Ride the Living Room Revolution
Books Teaching This Pattern
Evidence

St Hubert: 50 Years of Great Success
Beatrice Richard · 3 highlights
“But the tables turn. While the competition mocks their unusual management, the Légers, who don’t care, take the experiment even further. A technological innovation is starting to invade homes: television. Every evening, more and more families gather around the small screen. René immediately grasps the significance of the phenomenon. If radio increases sales, what about the cathode-ray screen, which captures the public’s attention at the strategic supper hour? Making his service known through this channel… now that promises some busy evenings! Firm in these convictions, René goes to the prestigious channel 2 of Radio-Canada to buy some airtime.

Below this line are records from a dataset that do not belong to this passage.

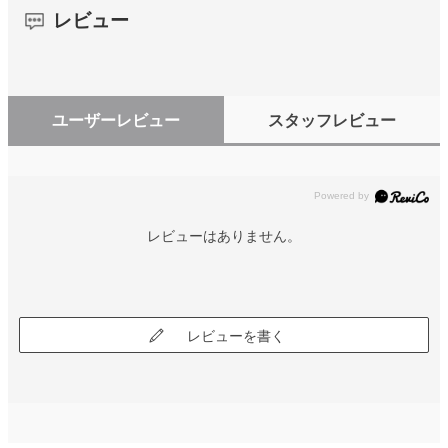
レビュー
ユーザーレビュー
スタッフレビュー
レビューはありません。
レビューを書く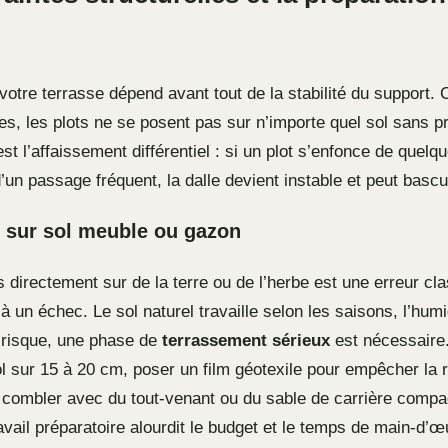
votre terrasse dépend avant tout de la stabilité du support.
es, les plots ne se posent pas sur n’importe quel sol sans p
st l’affaissement différentiel : si un plot s’enfonce de quelq
’un passage fréquent, la dalle devient instable et peut bascu
té sur sol meuble ou gazon
s directement sur de la terre ou de l’herbe est une erreur c
à un échec. Le sol naturel travaille selon les saisons, l’humid
e risque, une phase de
terrassement sérieux
est nécessaire. 
ol sur 15 à 20 cm, poser un film géotexile pour empêcher la
 combler avec du tout-venant ou du sable de carrière compa
avail préparatoire alourdit le budget et le temps de main-d’œ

The head of advertising, wide-eyed, politely but somewhat bored, explains to him: • - Restaurants don’t advertise on television, sir. It’s too small. The effect won’t last, maybe two or three months at most. René insists. He wants a televised commercial. His interlocutor grows impatient. • - In any case, Radio-Canada does not create advertising messages, you need to contact specialized firms. • - Give me the name of one of them, I’ll manage just fine. • - But that would be against the regulations…”
“In fact, Coq St-Hubert benefits in its own way from the popularity of “Rocket” Maurice Richard. On Saturdays, the advertisement airs immediately after the Canadiens’ games, precisely at 10:28 p.m. At the rotisserie, as soon as the announcement of the final score appears on screen, the phone rings off the hook. That night, the three deliverymen are not enough for the job. Extra deliverymen are then hired. A little before the end of the game, they line up in their cars behind the rotisserie. Sometimes more than fifty, they fill the alley up to the next street corner. At 50 cents per order, each driver delivers three to five orders per trip and may complete up to five runs in an evening. This type of pay quickly earns these drivers the nickname “fifty cents” in everyday language.”